Questions fréquentes sur la création d’une agence de communication
Faut-il un diplôme pour créer une agence de communication ?
Non. La communication et la publicité sont des secteurs non réglementés : aucun diplôme, aucune certification, aucune carte professionnelle n’est exigée pour exercer ou pour créer votre agence. En revanche, si vous recrutez des salariés, certains postes techniques (journaliste, attaché de presse accrédité) peuvent nécessiter des qualifications spécifiques.
Peut-on créer une agence de communication en auto-entrepreneur ?
Oui, sous le régime de la micro-entreprise. La démarche est simple et rapide. Mais gardez en tête le plafond de 83 600 € de chiffre d’affaires annuel pour les prestations de services. Si votre agence se développe rapidement, vous devrez passer à une structure sociétaire. Prévoir cette évolution dès le départ vous évitera une transformation souvent plus coûteuse que prévu.
Quel objet social rédiger pour une agence de communication ?
L’objet social doit décrire votre activité de manière précise mais suffisamment large pour couvrir vos évolutions futures. Une formulation courante : “Conseil en communication, création et gestion de campagnes publicitaires, production de contenu, community management, relations presse, et toutes activités annexes ou connexes.” Évitez les objets sociaux trop vagues (“toute activité commerciale”) qui peuvent poser des problèmes lors de demandes de financement, et les objets trop restrictifs qui vous bloquent dès que vous développez une nouvelle offre.
SASU ou EURL pour une agence de communication ?
La SASU est généralement plus adaptée pour une agence de communication solo ambitieuse. Deux raisons principales : la liberté statutaire (plus de souplesse que l’EURL pour organiser la gouvernance) et la facilité de passage en SAS lors de l’entrée d’un associé. L’EURL, régie par L223-1 du Code de commerce, offre des cotisations sociales potentiellement inférieures (statut TNS du gérant majoritaire), ce qui peut être avantageux si vous voulez maximiser votre rémunération nette dans les premières années avec un CA modéré.

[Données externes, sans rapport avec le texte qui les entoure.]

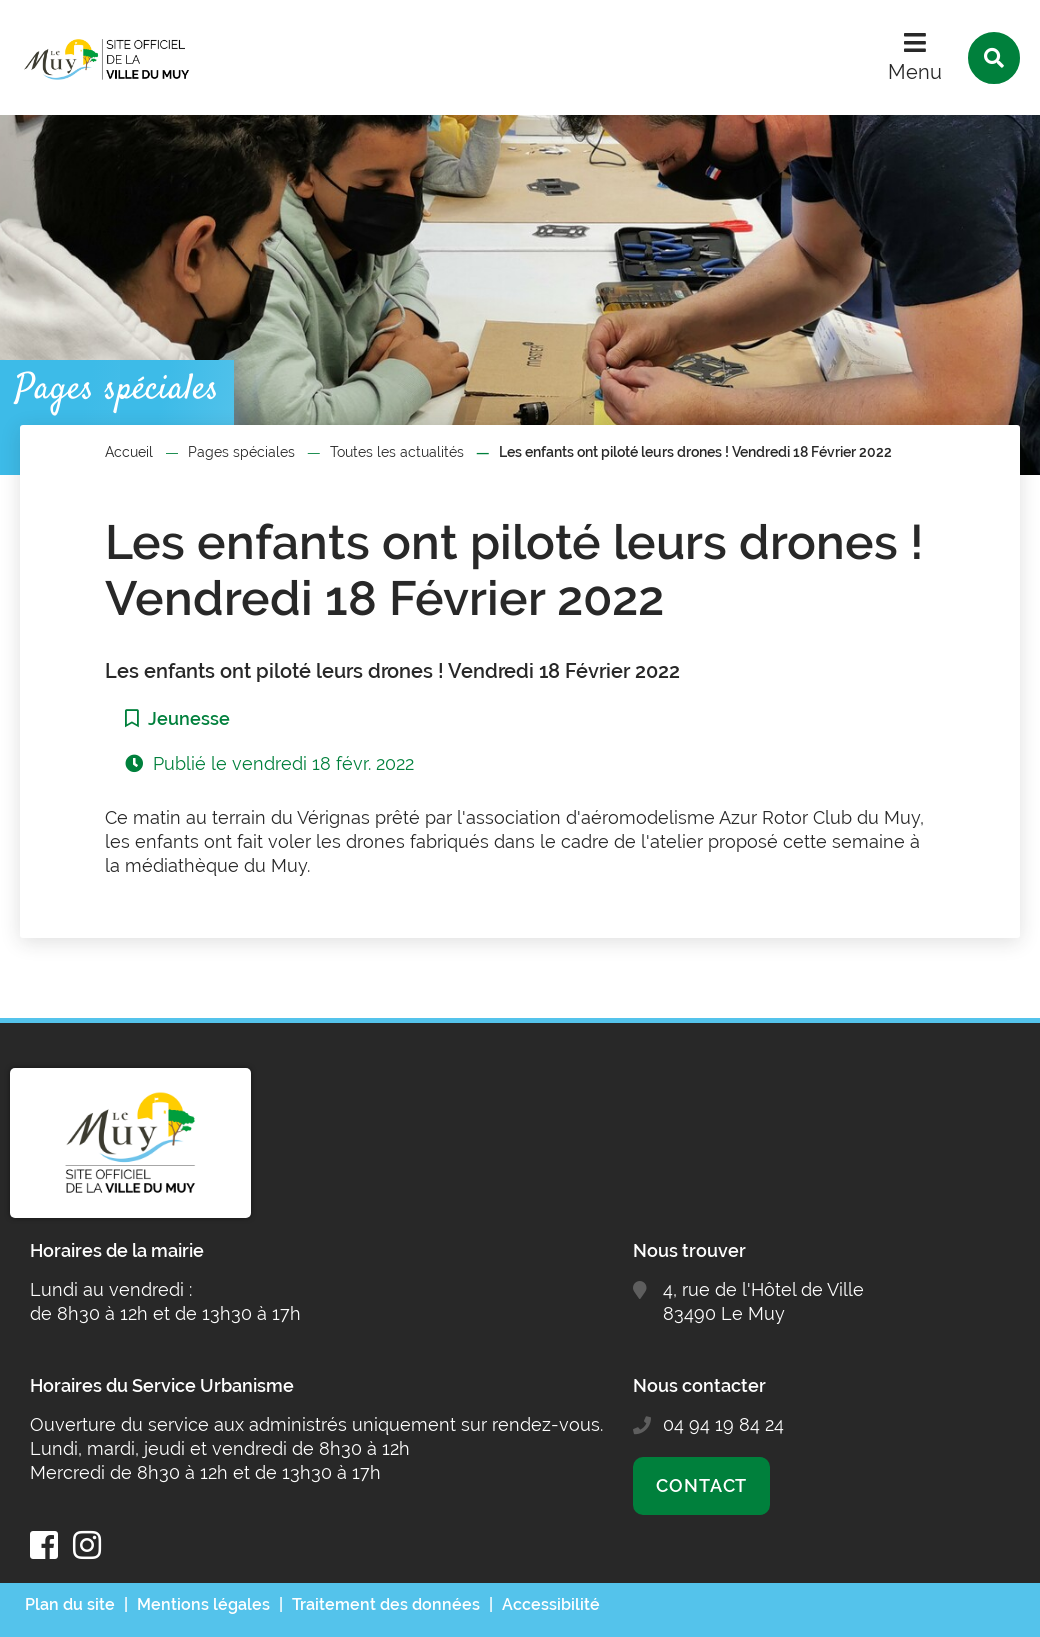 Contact (701, 1485)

Faut-il une assurance obligatoire pour une agence de communication ?
Aucune assurance n’est légalement obligatoire pour une agence de communication généraliste (hors activités réglementées spécifiques). Mais la responsabilité civile professionnelle (RCPro) est fortement recommandée. En communication, vous engagez votre responsabilité sur des contenus, des campagnes, des délais. Un seul litige sans couverture peut fragiliser sérieusement votre agence.

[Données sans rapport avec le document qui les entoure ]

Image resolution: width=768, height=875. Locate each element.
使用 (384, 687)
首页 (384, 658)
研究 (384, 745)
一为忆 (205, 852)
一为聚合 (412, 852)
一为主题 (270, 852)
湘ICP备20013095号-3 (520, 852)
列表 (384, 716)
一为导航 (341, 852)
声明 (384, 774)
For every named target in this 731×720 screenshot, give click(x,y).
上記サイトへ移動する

Votre agence de communication a besoin d’une structure qui tient dans la durée. La micro-entreprise est une excellente porte d’entrée si vous voulez tester le marché rapidement. Mais si votre projet est de construire une vraie agence, avec des clients récurrents, une équipe, et une marque reconnue, investir 500 € dans des statuts sur-mesure dès le départ est le meilleur choix que vous puissiez faire. Dans mon accompagnement, je structure des dizaines d’agences chaque année : le statut initial conditionne tout, la crédibilité bancaire, la souplesse d’association, la fiscalité du dirigeant. Ce n’est pas un détail.